Start of Records shown

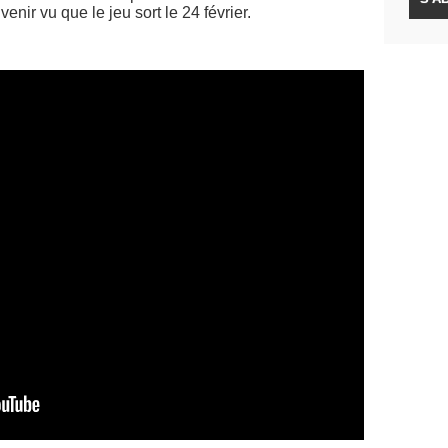
nir vu que le jeu sort le 24 février.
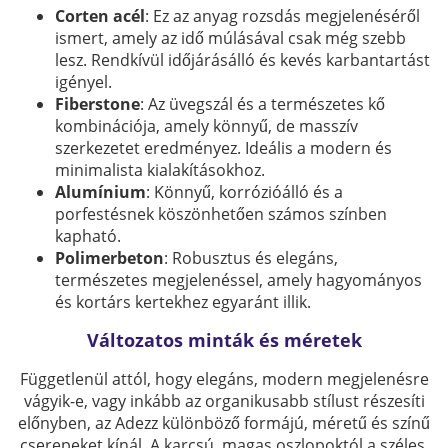
Corten acél
: Ez az anyag rozsdás megjelenéséről
ismert, amely az idő múlásával csak még szebb
lesz. Rendkívül időjárásálló és kevés karbantartást
igényel.
Fiberstone
: Az üvegszál és a természetes kő
kombinációja, amely könnyű, de masszív
szerkezetet eredményez. Ideális a modern és
minimalista kialakításokhoz.
Alumínium
: Könnyű, korrózióálló és a
porfestésnek köszönhetően számos színben
kapható.
Polimerbeton
: Robusztus és elegáns,
természetes megjelenéssel, amely hagyományos
és kortárs kertekhez egyaránt illik.
Változatos minták és méretek
Függetlenül attól, hogy elegáns, modern megjelenésre
vágyik-e, vagy inkább az organikusabb stílust részesíti
előnyben, az Adezz különböző formájú, méretű és színű
cserepeket kínál. A karcsú, magas oszlopoktól a széles,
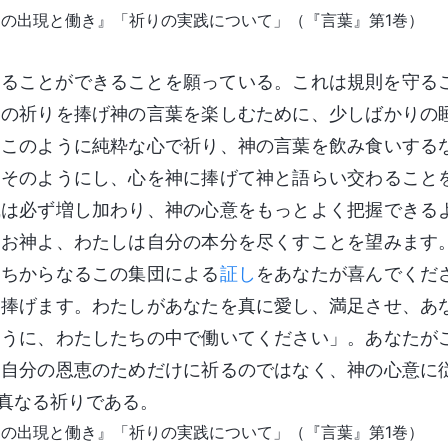
神の出現と働き』「祈りの実践について」（『言葉』第1巻）
祈ることができることを願っている。これは規則を守る
朝の祈りを捧げ神の言葉を楽しむために、少しばかりの
。このように純粋な心で祈り、神の言葉を飲み食いする
朝そのようにし、心を神に捧げて神と語らい交わること
識は必ず増し加わり、神の心意をもっとよく把握できる
おお神よ、わたしは自分の本分を尽くすことを望みます
たちからなるこの集団による
証し
をあなたが喜んでくだ
に捧げます。わたしがあなたを真に愛し、満足させ、あ
ように、わたしたちの中で働いてください」。あなたが
。自分の恩恵のためだけに祈るのではなく、神の心意に
真なる祈りである。
神の出現と働き』「祈りの実践について」（『言葉』第1巻）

End of Records shown

> _The task_
Exact wording is required throughout: write out all the records, but no pictures.

> _Answer to the problem_
nir vu que le jeu sort le 24 février.
Corten acél
: Ez az anyag rozsdás megjelenéséről
ismert, amely az idő múlásával csak még szebb
lesz. Rendkívül időjárásálló és kevés karbantartást
igényel.
Fiberstone
: Az üvegszál és a természetes kő
kombinációja, amely könnyű, de masszív
szerkezetet eredményez. Ideális a modern és
minimalista kialakításokhoz.
Alumínium
: Könnyű, korrózióálló és a
porfestésnek köszönhetően számos színben
kapható.
Polimerbeton
: Robusztus és elegáns,
természetes megjelenéssel, amely hagyományos
és kortárs kertekhez egyaránt illik.
Változatos minták és méretek
Függetlenül attól, hogy elegáns, modern megjelenésre
vágyik-e, vagy inkább az organikusabb stílust részesíti
előnyben, az Adezz különböző formájú, méretű és színű
cserepeket kínál. A karcsú, magas oszlopoktól a széles,
神の出現と働き』「祈りの実践について」（『言葉』第1巻）
祈ることができることを願っている。これは規則を守る
朝の祈りを捧げ神の言葉を楽しむために、少しばかりの
。このように純粋な心で祈り、神の言葉を飲み食いする
朝そのようにし、心を神に捧げて神と語らい交わること
識は必ず増し加わり、神の心意をもっとよく把握できる
おお神よ、わたしは自分の本分を尽くすことを望みます
たちからなるこの集団による
証し
をあなたが喜んでくだ
に捧げます。わたしがあなたを真に愛し、満足させ、あ
ように、わたしたちの中で働いてください」。あなたが
。自分の恩恵のためだけに祈るのではなく、神の心意に
真なる祈りである。
神の出現と働き』「祈りの実践について」（『言葉』第1巻）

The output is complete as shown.